In the last post, I discussed how one can analyze a data set from the point of view of geometry, by thinking of each data point as coordinates in a high dimensional space. The thing is, when we’re analyzing these data sets, we’re usually not interested in the points in the data set, so much as the points that aren’t in the data set. For example, if we’re using past customer data to predict whether a new potential customer will buy a product, the new customer is not in our initial data set. So the goal of analyzing the data points from past customers is to understand the points that may correspond to new customers. The same goes for determining if a tumor is benign, if a certain blood pressure drug will work on a given patient, or any other application of data analysis.
In other words, we want to think of our data set as a small number of representatives sampled from some larger set of potential data points. So, sticking with the theme of this blog, I want to think about this set of potential data points as a geometric object that fills in the gaps between the data points that we do have. The main questions of data analysis boil down to: How do we infer the structure of this object from our small number of samples?
For example, consider the two-dimensional data set shown on the left in the figure. It looks like if we fill in the gaps between the points, we’ll get a filled in ellipse, as in the picture in the middle.
However, you might notice that the points in the data set are denser near the middle. There are two possible reasons for this. The first possibility is that our data has noise – small errors in each coordinate that were introduced when we collected the data. Because of this, some of the points in the data set may actually be outside the ellipse that we’re interested in. You can think of this as making the ellipse blurry, as on the right side of the picture.
The second possibility is that our customers (or whatever type of data we’re looking at) are more likely to come from closer to the center of our ellipse. So for example, the customers represented by points near the center may represent the core demographic. People who are similar, but not quite in this demographic are still likely to become customers, but not quite as likely. So again, we can think of this as a blurry ellipse in which the darkness of a given point indicates how likely a person with the corresponding attributes is to become our customer.
So in either case, we want to think of the underlying geometric object as a sort of cloud of probability rather a well delineated object. This “cloud” is called a probability distribution. (Technically, it’s the probability density associated to the distribution, but to keep things simple, I will just call it the distribution – See the comments for more.) It assigns to each point a value greater than or equal to 0, which we can think of as the probability that the point is in the distribution. This is indicated by a shade of gray, with black being very large values and white being 0. The elliptic distribution on the right of the Figure is a very popular one, called a Gaussian distribution.

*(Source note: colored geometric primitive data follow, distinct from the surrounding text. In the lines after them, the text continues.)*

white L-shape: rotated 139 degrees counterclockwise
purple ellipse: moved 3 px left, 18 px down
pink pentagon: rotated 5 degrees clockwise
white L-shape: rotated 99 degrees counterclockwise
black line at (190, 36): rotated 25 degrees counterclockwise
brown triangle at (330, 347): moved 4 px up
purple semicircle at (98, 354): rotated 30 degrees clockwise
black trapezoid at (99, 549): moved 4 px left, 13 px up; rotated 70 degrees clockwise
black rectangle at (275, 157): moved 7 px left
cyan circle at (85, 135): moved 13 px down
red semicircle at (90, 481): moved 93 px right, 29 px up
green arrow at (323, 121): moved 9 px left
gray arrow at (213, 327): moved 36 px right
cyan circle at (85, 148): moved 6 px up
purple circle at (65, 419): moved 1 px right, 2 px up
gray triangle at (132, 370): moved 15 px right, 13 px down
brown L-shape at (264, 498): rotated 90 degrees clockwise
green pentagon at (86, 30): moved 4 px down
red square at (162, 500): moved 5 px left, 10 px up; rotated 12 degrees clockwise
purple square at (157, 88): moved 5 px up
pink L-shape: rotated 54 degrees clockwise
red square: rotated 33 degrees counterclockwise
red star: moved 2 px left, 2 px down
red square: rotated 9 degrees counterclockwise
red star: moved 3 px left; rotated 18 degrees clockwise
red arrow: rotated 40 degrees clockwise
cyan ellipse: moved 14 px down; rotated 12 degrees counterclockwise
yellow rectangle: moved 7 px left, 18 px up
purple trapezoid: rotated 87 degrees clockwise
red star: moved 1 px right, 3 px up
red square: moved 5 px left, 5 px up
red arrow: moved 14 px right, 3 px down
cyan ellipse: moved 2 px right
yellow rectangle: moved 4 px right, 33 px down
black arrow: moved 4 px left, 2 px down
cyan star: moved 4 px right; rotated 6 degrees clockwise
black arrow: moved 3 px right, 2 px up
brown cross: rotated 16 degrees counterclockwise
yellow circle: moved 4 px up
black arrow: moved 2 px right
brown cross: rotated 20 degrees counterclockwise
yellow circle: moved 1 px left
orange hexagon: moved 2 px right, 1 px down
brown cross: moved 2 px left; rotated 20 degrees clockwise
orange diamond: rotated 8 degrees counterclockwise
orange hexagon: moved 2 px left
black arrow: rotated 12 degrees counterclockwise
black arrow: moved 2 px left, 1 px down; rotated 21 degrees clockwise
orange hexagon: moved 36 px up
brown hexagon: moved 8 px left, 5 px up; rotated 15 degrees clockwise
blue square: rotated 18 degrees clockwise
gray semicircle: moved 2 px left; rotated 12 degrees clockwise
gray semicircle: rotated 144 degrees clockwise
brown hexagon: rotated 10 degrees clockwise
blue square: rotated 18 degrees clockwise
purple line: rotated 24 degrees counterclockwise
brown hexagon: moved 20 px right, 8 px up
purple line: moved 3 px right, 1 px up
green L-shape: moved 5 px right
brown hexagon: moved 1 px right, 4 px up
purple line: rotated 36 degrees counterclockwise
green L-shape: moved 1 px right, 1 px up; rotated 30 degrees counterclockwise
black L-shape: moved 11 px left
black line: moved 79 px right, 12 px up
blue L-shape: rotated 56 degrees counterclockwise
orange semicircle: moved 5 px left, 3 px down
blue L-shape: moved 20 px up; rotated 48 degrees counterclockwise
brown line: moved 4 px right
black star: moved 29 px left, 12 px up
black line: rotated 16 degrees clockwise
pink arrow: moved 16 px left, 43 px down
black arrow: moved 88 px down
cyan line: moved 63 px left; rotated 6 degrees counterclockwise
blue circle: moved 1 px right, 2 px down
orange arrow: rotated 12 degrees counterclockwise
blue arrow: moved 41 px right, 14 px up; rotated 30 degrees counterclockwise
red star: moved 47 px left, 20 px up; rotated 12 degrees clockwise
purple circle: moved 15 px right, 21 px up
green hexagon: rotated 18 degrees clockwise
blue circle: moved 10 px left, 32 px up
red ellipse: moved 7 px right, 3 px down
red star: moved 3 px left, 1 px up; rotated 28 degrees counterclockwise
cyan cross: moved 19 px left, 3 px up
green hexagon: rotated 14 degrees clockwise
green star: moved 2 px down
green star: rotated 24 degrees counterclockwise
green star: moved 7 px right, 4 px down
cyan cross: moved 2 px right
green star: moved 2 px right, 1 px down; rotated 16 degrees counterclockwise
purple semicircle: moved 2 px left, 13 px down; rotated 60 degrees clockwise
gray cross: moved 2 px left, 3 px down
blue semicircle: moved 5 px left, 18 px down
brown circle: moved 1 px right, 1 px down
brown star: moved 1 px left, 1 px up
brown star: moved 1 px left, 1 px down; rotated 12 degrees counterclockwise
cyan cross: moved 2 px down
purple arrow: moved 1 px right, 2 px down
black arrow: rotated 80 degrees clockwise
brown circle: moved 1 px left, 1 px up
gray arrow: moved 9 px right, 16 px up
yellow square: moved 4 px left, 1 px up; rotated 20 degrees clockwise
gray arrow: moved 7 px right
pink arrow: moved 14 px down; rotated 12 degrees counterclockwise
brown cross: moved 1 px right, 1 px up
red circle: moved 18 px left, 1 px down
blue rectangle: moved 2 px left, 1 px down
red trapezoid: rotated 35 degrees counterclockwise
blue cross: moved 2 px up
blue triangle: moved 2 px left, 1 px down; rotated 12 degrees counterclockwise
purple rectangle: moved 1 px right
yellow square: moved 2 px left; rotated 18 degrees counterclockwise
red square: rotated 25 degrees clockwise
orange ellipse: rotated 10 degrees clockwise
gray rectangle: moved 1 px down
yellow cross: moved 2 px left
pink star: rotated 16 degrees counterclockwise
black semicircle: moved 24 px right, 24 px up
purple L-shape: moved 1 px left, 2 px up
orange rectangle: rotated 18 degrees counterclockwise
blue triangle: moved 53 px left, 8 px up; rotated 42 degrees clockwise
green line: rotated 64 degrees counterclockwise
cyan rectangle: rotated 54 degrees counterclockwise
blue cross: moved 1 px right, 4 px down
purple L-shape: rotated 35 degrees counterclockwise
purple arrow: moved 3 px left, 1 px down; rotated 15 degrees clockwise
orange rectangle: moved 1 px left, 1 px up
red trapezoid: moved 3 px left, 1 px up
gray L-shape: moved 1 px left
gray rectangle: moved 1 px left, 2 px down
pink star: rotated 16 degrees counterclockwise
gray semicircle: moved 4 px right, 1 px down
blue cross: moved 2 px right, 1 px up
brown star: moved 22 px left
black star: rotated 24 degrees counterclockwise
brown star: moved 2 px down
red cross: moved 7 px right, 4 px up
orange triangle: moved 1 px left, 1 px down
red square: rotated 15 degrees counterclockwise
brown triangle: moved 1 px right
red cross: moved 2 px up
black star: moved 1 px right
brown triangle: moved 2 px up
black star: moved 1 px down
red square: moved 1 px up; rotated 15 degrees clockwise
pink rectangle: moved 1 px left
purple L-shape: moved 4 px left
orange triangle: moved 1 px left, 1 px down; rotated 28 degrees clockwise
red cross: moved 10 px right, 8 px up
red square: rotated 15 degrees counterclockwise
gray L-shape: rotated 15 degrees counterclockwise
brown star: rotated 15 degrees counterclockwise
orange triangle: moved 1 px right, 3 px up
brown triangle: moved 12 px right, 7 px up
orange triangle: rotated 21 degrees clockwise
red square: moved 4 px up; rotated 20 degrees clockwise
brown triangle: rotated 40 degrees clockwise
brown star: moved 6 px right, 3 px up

The problem is that there are lots of different ways one could fill in the gaps between the points. In fact, the nature of probability causes there to be lots of apparent gaps between data points even where there aren’t gaps in the distribution. The second figure shows three different probability distributions that one might infer from the same data set – four points (shown in blue) that look like the corners of a rectangle. The one on the far right is probably wrong – it sticks too closely to the existing data, so it won’t correctly predict any new data points. This is an example of what’s called overfitting. On the other hand, it’s much harder to say which of the two other distributions is more reasonable. The only way we could tell if one was more accurate than the other would be to collect more data.
Any analysis of a data set will require us to make a decision like this at some point. (Sometimes this decision will be implicit rather than explicit, hidden in the other choices that we make.) Avoiding overfitting is a skill that anyone who works with large data sets needs to learn, primarily from practice and experience.
Of course, if you’re analyzing a high dimensional data set, you can’t look at the data the way we did here, so it’s much harder to decide if a given distribution is reasonable. Instead, it’s up to the algorithm. Any algorithm that you choose has a different way of inferring a probability distribution from a data set. (Again, constructing a probability distribution will often be done implicitly, hidden beneath the surface.) Each algorithm has a different way of avoiding overfitting, either built into it or built in to the instructions for using it.
When we look at different tools and algorithms in upcoming posts, I will describe them in terms of the properties of the probability distributions that they (implicitly or explicitly) construct and what these properties tell us about the output that the algorithms produces.